Erstens gibt es Reinterpretationen, die mehr oder weniger begriffliche Analogisierungen vornehmen, indem das Nichtidentische anhand der vorgegebenen Terminologie Adornos begrifflich variiert wird. Danach ist das Nichtidentische das Begriffslose, das Partikulare, das Besondere, das Individuelle, das Qualitative am Objekt, das unmittelbar Gegebene, das Andere, das Unentstellte, das Gewordene usw. Alle diese Termini kreisen zwar um einen identischen Bedeutungsgehalt, bringen aber außer einem Bündel lexikalischer Differenzen keine befriedigende Erklärung. Im Grunde können keine divergenten Merkmale des Begriffs des Nichtidentischen ausgemacht werden, sondern nur synonyme Bedeutungsüberschneidungen.
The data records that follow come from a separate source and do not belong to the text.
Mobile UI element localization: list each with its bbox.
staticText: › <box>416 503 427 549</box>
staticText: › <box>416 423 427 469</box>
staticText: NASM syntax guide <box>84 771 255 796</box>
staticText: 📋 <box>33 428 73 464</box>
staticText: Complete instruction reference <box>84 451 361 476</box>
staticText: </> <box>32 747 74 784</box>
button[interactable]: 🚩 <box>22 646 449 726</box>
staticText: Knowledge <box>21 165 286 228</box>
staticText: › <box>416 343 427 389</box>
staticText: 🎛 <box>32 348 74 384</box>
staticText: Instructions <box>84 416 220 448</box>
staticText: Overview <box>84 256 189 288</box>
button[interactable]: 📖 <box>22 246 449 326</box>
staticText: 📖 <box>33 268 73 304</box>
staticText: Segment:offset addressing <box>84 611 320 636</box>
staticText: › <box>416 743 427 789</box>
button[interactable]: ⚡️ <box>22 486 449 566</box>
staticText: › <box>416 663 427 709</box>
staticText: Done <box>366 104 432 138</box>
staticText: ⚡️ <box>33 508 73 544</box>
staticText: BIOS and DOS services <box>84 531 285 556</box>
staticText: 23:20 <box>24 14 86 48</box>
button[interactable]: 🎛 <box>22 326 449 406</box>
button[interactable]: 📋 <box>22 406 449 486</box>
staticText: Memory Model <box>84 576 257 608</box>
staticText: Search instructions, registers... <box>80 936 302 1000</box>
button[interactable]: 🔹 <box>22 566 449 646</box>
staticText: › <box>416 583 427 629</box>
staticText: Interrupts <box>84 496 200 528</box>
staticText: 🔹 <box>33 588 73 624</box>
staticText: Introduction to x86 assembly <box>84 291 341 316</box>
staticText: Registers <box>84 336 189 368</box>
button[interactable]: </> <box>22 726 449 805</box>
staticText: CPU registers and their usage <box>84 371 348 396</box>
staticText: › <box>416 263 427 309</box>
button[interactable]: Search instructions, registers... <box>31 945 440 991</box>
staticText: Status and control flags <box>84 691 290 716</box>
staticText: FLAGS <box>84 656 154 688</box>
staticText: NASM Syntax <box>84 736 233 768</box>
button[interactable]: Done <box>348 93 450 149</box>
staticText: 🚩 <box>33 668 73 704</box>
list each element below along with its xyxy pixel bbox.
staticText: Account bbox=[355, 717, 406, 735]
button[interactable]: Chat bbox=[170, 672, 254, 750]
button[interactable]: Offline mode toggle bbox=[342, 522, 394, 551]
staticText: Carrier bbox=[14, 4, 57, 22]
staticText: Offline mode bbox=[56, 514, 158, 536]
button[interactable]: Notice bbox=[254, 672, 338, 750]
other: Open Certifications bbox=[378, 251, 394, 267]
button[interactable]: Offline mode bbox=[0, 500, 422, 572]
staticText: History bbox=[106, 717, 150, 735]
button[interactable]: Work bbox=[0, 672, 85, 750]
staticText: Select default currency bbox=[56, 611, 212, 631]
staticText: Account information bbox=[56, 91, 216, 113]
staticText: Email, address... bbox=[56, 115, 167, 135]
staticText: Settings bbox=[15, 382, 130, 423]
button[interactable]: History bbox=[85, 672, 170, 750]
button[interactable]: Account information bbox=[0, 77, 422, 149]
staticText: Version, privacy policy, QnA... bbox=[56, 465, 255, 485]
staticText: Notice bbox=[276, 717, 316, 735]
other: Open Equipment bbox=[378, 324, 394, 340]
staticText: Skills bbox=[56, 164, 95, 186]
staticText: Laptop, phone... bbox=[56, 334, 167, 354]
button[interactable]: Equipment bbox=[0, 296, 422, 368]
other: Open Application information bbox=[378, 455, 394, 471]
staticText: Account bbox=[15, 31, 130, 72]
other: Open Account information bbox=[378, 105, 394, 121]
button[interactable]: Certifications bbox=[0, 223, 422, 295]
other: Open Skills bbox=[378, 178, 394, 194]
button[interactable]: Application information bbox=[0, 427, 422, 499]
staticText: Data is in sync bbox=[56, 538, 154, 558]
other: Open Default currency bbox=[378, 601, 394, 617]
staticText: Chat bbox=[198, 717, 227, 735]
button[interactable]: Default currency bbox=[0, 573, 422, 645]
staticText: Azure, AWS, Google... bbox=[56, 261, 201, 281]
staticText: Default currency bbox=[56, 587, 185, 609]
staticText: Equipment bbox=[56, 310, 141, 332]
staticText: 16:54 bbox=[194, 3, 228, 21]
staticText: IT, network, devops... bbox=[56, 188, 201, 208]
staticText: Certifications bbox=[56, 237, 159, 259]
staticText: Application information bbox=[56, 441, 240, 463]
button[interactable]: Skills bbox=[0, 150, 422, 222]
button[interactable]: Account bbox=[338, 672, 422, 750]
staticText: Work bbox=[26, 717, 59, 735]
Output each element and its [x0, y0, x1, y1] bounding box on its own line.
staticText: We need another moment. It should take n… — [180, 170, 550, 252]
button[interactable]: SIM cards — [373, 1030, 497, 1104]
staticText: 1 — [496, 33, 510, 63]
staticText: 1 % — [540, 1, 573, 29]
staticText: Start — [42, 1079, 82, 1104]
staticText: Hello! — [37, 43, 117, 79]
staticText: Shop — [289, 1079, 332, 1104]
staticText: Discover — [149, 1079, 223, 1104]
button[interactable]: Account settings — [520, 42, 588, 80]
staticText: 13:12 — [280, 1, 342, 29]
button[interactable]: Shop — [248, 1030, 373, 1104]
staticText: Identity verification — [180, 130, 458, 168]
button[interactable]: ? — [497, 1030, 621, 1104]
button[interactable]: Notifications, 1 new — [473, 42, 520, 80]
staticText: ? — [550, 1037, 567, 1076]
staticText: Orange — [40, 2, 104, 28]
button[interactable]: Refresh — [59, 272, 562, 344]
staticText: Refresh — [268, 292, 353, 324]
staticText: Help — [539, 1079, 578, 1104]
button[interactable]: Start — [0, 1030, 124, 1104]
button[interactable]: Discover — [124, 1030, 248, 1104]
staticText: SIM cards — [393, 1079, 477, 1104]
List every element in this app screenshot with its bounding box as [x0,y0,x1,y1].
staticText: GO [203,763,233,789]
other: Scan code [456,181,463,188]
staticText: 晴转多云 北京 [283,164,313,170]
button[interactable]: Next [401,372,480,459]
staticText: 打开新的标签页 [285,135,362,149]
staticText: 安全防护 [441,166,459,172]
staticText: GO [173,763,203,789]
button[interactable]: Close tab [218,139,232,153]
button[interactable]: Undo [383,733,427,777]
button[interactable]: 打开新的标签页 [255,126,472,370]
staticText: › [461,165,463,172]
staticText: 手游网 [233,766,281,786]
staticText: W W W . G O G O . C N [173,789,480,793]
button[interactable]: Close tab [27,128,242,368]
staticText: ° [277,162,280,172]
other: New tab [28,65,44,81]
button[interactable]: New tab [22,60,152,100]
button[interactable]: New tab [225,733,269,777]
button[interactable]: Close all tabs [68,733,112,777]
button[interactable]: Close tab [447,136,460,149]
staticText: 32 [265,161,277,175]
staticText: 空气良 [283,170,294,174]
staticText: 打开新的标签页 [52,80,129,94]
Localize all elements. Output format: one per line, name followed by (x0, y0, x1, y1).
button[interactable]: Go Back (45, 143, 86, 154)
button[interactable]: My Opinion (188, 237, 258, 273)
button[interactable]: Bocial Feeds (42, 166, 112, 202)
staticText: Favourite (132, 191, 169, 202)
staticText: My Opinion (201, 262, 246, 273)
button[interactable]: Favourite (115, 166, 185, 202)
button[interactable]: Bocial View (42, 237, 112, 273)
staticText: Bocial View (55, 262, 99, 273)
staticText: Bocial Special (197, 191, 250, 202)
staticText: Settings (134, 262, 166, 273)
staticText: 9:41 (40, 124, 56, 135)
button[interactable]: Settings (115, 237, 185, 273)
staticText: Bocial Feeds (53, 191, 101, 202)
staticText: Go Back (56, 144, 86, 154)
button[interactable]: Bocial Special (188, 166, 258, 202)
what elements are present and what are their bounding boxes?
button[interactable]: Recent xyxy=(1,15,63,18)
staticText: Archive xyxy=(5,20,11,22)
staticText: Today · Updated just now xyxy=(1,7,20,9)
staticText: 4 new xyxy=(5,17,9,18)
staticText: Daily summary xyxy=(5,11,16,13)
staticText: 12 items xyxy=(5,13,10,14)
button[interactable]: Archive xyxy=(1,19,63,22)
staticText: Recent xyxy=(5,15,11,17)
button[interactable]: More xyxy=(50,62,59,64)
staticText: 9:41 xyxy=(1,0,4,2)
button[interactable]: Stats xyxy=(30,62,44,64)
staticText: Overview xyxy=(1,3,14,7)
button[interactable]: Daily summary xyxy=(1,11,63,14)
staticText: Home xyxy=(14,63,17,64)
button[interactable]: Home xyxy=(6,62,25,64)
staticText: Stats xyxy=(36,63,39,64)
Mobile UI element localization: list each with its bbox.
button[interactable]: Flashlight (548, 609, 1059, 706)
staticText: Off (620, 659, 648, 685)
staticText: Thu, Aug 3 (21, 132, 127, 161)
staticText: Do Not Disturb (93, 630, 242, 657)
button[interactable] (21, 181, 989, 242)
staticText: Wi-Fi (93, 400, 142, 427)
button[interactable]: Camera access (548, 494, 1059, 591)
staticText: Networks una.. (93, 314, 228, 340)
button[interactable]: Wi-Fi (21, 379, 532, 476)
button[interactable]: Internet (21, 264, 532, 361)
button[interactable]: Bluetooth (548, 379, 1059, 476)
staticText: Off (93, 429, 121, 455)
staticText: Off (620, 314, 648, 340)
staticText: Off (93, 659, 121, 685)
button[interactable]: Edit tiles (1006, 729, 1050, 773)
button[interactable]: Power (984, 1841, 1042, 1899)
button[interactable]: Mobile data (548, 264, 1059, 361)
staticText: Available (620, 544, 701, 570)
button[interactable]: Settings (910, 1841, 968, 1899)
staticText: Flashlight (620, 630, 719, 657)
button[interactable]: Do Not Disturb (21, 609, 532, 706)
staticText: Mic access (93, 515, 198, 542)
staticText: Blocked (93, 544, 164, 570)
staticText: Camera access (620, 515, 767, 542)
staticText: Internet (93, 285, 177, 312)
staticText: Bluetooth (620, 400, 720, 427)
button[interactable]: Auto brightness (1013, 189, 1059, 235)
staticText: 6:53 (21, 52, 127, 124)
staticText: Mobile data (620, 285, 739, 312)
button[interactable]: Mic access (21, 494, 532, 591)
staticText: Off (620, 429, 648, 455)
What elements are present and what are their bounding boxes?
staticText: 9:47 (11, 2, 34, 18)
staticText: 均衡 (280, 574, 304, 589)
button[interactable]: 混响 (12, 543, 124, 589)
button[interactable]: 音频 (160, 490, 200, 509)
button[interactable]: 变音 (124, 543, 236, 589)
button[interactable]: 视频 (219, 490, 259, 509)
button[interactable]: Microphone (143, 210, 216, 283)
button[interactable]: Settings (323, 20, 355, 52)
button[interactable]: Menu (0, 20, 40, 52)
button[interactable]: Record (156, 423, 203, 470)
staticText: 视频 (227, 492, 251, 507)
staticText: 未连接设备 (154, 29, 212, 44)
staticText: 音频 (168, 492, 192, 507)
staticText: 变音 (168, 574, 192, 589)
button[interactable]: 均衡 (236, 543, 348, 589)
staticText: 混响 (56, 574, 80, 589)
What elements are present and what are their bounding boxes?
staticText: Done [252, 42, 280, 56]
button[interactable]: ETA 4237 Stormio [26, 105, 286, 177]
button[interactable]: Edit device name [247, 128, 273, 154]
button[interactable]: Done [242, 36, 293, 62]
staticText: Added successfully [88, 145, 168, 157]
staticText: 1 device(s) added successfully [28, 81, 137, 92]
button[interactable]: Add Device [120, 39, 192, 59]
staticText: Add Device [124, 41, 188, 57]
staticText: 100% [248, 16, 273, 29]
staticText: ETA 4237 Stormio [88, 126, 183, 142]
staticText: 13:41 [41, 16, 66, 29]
Die Konsequenz solcher Unmöglichkeit, das Nichtidentische zu erklären, führt dann dazu, es als methodologischen Grenzbegriff auszuweisen, wobei dieser nur zu einer besonderen Erkenntnishaltung gegenüber den Objekten des Denkens verpflichtet ist: »Nichtidentisches wird nicht als das der Sache Anderes wahrgenommen, sondern bezeichnet einen anderen Blick auf die Sache; den, der sich ins Detail versenkt, sich des Besonderen, Individuellen in ihr annimmt«46. Gleiches gilt, wenn man für die Erfahrung des Nichtidentischen eine besondere epistemologische Einstellung einfordert: diejenige, die »gegenüber dem Objekt eine größere Aufmerksamkeit intellektuell aufbringt«47. Alle diese Versuche sind Verlegenheitsversuche, die die begriffskritische Reflexion der Negativen Dialektik entschärfen.
Zweitens wird aus einer genetischen bzw. genealogischen Perspektive, letzteres unter Berufung auf die Leibphilosophie Nietzsches, die Adorno in die Negative Dialektik hat einfließen lassen,48 das Nichtidentische als sinnlich-somatisches Moment bezeichnet. Dieses Moment ist – so die Vorstellung – gleichsam unterschwellig, besser noch: subkutan im Begriff aufgespeichert. Unterhalb der abstraktiven Leistung des Begriffs ruhen Leib- bzw. Empfindungserfahrungen, die in die Begriffsbildung konstitutiv eingeflossen sind, aber im fixierenden, abstraktiven Begriff nicht mehr offen präsentierbar sind. Die genuine Unsinnlichkeit des Begriffs vermag die sinnlichen Qualitäten der Erfahrungsobjekte nicht direkt auszudrücken, allenfalls indirekt. Als Erfahrungsrudiment »schwingt […] die subjektive Empfindung im gewählten Begriff noch mit«, weil »der Gegenstand« dem »Subjekt eine affektive Reaktion aufzwingt«, wenn er »in der engsten Fühlung erlebt wird«49. Die These ist also, dass allein in der expressiven Schicht der Sprache die ursprünglich affektive Reaktion noch zu detektieren ist. Dies mag im Vermögen des sprachlichen Ausdrucks, seiner expressiven Natur, insbesondere dort, wo sie keine epistemologische Funktion, sondern nur poetische Darstellungswirkung haben soll, noch angehen – aber auch im philosophischen Begriff?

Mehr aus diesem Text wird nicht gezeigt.